— WHAT YOU SHOULD DO —
Filter the records for lines holding the string "Veja".

— GIVEN RECORDS —
══════
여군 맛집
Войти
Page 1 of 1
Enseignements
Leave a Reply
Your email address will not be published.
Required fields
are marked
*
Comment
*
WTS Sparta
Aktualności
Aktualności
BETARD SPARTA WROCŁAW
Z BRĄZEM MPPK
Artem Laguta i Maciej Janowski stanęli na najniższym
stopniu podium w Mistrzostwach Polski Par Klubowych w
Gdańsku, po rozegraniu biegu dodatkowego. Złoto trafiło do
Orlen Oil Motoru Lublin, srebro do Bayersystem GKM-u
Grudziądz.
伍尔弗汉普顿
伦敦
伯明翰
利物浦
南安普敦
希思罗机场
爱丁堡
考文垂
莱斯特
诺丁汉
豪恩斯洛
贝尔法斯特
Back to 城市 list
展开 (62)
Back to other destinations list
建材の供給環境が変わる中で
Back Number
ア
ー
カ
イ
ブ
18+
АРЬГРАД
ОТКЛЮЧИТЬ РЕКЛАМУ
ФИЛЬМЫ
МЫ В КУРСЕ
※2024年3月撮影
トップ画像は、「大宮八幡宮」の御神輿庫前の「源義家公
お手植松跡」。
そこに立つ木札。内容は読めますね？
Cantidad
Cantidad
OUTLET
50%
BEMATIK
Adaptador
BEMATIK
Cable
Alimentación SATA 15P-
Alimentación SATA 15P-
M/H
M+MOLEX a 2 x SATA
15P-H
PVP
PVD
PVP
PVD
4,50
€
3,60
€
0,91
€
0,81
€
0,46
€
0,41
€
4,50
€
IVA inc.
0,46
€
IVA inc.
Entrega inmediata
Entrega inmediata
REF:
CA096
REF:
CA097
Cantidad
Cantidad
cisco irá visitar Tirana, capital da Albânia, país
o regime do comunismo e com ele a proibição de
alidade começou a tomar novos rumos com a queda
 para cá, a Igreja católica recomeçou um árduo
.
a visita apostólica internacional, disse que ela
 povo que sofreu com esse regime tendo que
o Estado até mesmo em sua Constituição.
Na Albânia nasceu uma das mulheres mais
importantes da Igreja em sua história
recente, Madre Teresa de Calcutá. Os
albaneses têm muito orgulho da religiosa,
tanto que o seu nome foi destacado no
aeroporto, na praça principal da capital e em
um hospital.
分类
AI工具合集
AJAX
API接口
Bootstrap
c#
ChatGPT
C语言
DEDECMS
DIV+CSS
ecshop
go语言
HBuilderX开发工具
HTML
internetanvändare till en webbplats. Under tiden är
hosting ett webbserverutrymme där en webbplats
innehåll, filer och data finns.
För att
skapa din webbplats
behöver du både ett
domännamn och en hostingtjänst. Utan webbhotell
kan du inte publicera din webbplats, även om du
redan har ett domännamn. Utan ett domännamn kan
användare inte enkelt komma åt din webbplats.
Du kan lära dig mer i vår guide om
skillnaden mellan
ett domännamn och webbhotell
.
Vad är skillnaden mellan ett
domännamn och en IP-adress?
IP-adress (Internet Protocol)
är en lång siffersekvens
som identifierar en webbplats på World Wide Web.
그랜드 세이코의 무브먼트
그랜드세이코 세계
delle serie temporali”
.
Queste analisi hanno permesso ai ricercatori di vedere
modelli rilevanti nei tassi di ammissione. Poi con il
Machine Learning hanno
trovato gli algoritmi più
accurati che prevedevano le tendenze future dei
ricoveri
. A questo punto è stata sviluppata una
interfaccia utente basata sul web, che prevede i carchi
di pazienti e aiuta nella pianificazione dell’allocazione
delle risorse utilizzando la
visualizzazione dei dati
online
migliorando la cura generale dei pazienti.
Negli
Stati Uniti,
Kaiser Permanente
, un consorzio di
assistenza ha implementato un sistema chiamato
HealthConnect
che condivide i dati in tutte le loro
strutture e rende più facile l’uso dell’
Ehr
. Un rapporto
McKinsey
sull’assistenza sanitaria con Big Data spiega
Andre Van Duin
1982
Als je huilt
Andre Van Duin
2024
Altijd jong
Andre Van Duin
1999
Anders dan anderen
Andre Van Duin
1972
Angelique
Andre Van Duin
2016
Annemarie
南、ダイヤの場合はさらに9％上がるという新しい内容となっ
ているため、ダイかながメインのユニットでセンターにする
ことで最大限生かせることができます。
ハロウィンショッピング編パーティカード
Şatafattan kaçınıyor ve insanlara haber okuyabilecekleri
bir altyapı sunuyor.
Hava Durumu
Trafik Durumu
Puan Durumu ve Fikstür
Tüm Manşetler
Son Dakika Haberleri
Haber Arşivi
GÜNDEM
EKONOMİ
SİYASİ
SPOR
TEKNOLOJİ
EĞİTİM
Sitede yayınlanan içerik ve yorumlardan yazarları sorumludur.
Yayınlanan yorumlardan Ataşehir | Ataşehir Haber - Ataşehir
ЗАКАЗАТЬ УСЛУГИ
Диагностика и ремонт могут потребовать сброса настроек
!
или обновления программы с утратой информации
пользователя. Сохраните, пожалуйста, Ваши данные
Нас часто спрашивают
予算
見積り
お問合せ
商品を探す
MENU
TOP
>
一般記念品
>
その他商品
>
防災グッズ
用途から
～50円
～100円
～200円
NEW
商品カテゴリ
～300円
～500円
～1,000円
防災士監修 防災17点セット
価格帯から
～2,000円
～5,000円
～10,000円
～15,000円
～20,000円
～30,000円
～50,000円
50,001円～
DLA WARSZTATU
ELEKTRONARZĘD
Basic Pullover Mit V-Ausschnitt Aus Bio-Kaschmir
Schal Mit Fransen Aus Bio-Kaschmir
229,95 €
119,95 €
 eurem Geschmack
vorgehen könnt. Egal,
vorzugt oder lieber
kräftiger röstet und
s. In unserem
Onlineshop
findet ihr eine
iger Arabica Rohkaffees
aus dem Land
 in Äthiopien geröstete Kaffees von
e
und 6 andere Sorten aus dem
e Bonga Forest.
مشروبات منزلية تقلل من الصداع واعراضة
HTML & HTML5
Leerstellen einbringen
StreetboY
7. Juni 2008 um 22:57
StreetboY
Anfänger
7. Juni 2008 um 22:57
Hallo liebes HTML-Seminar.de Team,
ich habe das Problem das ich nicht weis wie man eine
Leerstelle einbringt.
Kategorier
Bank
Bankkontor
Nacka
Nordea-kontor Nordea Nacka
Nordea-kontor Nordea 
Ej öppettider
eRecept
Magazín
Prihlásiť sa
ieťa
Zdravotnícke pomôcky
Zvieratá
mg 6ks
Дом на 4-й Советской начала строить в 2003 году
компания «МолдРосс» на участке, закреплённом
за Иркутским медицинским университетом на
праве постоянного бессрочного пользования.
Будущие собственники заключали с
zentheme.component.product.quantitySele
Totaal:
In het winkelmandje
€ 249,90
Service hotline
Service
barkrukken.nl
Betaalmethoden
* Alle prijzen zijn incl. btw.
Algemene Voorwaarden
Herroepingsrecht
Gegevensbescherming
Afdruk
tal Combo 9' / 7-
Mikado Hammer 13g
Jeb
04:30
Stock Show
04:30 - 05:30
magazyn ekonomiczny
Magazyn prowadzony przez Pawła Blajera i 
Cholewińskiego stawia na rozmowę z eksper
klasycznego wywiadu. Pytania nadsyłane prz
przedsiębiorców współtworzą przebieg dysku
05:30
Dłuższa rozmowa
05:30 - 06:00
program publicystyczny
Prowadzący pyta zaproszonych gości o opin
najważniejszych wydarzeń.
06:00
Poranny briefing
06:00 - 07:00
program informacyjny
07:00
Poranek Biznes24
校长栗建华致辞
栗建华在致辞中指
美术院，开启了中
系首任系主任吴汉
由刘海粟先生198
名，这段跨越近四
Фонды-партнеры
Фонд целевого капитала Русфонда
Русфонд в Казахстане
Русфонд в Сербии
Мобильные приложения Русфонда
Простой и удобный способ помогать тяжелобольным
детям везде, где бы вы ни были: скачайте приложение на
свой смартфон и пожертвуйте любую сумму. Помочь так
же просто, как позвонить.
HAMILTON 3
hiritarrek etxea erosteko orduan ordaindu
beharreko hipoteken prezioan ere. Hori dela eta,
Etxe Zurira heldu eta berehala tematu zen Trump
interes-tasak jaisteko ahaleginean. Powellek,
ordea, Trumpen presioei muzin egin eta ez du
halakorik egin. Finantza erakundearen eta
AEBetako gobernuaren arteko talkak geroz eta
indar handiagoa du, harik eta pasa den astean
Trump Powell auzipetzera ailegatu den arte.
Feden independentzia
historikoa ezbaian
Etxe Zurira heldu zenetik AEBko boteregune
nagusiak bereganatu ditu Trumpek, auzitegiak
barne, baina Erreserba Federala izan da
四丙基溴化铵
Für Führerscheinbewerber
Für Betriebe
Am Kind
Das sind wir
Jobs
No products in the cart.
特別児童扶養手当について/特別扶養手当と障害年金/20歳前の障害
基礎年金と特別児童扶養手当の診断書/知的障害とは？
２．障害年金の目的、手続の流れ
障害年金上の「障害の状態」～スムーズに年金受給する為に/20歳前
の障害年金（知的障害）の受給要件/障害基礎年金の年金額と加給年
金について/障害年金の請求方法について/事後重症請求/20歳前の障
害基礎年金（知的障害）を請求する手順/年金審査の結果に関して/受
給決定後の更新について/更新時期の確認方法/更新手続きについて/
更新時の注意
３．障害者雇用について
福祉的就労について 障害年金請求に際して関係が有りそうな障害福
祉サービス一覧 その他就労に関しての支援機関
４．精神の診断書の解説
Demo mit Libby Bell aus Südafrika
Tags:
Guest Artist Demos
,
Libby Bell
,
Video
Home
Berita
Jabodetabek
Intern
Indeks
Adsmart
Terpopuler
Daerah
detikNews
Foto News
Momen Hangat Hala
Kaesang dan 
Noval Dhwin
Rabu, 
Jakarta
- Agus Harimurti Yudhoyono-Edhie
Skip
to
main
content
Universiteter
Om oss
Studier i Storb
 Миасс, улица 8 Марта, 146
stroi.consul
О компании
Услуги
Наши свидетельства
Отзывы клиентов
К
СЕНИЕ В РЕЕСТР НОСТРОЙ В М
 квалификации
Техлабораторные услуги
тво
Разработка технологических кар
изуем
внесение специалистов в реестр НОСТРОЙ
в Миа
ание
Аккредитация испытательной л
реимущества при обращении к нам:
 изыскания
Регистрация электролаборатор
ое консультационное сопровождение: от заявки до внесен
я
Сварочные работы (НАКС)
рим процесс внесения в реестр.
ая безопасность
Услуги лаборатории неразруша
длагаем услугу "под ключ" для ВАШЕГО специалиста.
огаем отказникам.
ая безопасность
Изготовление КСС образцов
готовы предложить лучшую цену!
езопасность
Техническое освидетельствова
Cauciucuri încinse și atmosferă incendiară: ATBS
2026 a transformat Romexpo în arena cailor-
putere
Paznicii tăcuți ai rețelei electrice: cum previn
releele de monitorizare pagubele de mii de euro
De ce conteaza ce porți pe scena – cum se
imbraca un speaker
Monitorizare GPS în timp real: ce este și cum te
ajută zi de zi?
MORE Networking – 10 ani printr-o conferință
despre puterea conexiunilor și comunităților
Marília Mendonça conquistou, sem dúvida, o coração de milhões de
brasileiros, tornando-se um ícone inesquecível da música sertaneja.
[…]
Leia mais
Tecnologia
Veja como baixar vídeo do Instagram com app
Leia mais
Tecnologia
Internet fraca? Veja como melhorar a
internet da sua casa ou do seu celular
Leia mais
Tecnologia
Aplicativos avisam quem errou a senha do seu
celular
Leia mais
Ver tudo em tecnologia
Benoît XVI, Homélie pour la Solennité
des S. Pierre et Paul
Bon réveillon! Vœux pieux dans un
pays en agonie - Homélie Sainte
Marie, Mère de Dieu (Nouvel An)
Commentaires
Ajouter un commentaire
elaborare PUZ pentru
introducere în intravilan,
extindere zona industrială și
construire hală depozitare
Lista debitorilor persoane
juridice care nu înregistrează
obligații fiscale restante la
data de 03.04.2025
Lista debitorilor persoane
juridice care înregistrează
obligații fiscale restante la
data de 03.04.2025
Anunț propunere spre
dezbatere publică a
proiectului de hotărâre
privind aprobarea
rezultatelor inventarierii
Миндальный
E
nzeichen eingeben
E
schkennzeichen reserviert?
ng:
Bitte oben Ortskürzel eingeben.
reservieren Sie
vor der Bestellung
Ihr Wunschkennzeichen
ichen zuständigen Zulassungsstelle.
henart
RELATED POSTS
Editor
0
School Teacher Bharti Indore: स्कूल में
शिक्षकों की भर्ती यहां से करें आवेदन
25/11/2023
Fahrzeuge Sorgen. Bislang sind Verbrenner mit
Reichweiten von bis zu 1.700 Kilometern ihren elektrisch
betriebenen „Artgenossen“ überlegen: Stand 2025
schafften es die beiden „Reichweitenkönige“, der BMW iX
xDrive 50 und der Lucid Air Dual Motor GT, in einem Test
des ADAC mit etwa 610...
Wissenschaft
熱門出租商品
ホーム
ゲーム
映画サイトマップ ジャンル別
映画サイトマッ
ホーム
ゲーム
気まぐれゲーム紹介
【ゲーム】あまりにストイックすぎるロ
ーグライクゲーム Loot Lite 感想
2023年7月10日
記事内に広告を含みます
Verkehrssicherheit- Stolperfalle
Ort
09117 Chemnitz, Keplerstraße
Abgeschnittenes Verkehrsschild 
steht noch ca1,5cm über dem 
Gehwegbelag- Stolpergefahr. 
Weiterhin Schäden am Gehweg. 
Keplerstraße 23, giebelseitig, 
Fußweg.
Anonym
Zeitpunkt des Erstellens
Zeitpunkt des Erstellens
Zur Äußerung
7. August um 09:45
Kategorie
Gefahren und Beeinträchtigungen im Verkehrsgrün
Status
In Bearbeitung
══════
— COMPLETED EXERCISE —
Veja como baixar vídeo do Instagram com app
Internet fraca? Veja como melhorar a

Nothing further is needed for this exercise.